Kings One of the issues it turned on was the institution of kingship. While some tracts talk of a strong national king, and the division of the island into five provinces, it is fairly evident that by the historical period, marked with the earliest texts, that Ireland was divided into about 150 'tuaths', somewhat reminiscent of Maciavelli's Italy in 'The Prince'. Tommy Makem, the traditional Irish musician, has been quoted as as saying there is evidence that the Brehon Laws in fact formed the foundation of the Magna Carta. There may be some truth to this, since the Brehon Laws certainly were ancient at the time of this early Anglo-Saxon document. If we look at the Magna Carta as a basic limitation on the Kings executive power to legislate and directly affect the judiciary, then the precedent was certainly present in the Brehon Laws. Ireland employed many mechanisms to keep the national and to an extent local law, out of reach of the political leaders. Finally, if we note the singnators to the Magna Carta, were often Irish landowners, such as descendants of Marcher Lords who invaded Ireland, the it is not such a great leap of logic at all.

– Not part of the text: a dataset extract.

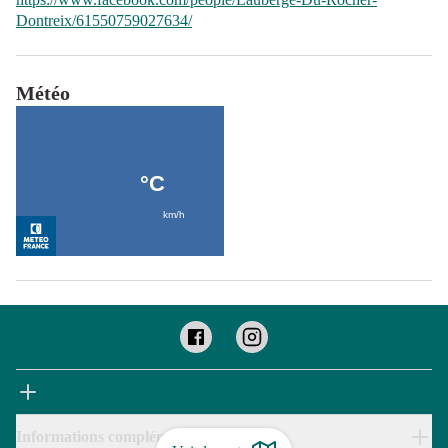
Dontreix/61550759027634/
Météo
Informations complémentaires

Hospitality and Neighbor Law
Criminal Law Irish law treated all felonies and misdemeanors as civil offenses (or torts, to use modern terminology), i.e., wrongs for which the law prescribed compensation in the form of damages. There was no concept of criminal law, and therefore none of the objects of modern criminal law, such as punishment and retribution, deterrence of would-be wrongdoers or reform of wrongdoers. There is no evidence that the early Irish thought in those terms, and therefore the liability men incurred by wrongdoing was strictly a damage liability, not a punishment or penal liability. There were no crimes against society as such, (with the exception of the betrayal of the tuath to an enemy), only injuries done by individuals to other individuals. One of the targets for the assassination of Irish law by Anglo-Saxons
was the pecuniary fine which was imposed sometimes on the individual
author of a homicide, sometimes on his tribe, the Eric fine. (similar
to the Wehr Geld of the Germans). It represented as evidence of the
slight value attached by these races to human life. Here (it is said)

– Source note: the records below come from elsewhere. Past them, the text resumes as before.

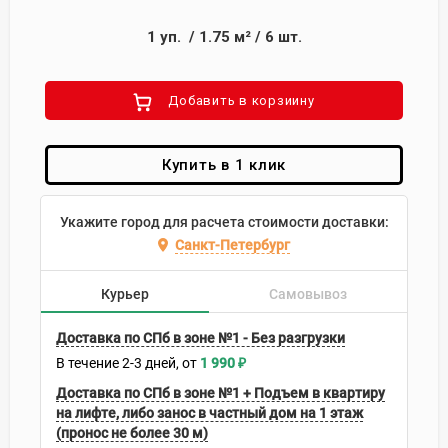
1
уп.
/
1.75
м²
/
6
шт.
Добавить в корзиину
Купить в 1 клик
Укажите город для расчета стоимости доставки:
Санкт-Петербург
Курьер
Самовывоз
Доставка по СПб в зоне №1 - Без разгрузки
В течение
2-3
дней
1 990
₽
Доставка по СПб в зоне №1 + Подъем в квартиру
на лифте, либо занос в частный дом на 1 этаж
(пронос не более 30 м)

is a mere money compensation for killing an enemy. But this is a misapprehension
of the amount of the punishment inflicted. If we had learned that a
man who tools the life of another was deprived of the whole of his land
we should, I suppose, have been of opinion that the punishment was at
all events not trivial. But one of the new ideas which we owe to the
ancient Irish law, the Brehon law, is an adequate conception which we
for the first time gain of the importance to mankind of moveable property.
Capitale, cattle, capital, a long descended term, was the imperatively
required implement for the cultivation of land, at a time when land
was plentiful and perhaps common and undivided. The necessity imposed
on the family or tribe of a man who had taken a life of paying a portion
of this jealously guarded subject of ownership to another of the ancient
groups was not a slight but an exceedingly heavy penalty. (Yale. The
Avalon Project) Copyright Law There are reports that Brehon Law contains the first copyright law
in the western world. Colmcille in Tirconnell, supposedly copied the
gospel book of the holy Finian, and without permission. This caused
a war, resulting in his banishment from Ireland, he did. The judgement
remains--"To every cow its calf, and to every book its copy."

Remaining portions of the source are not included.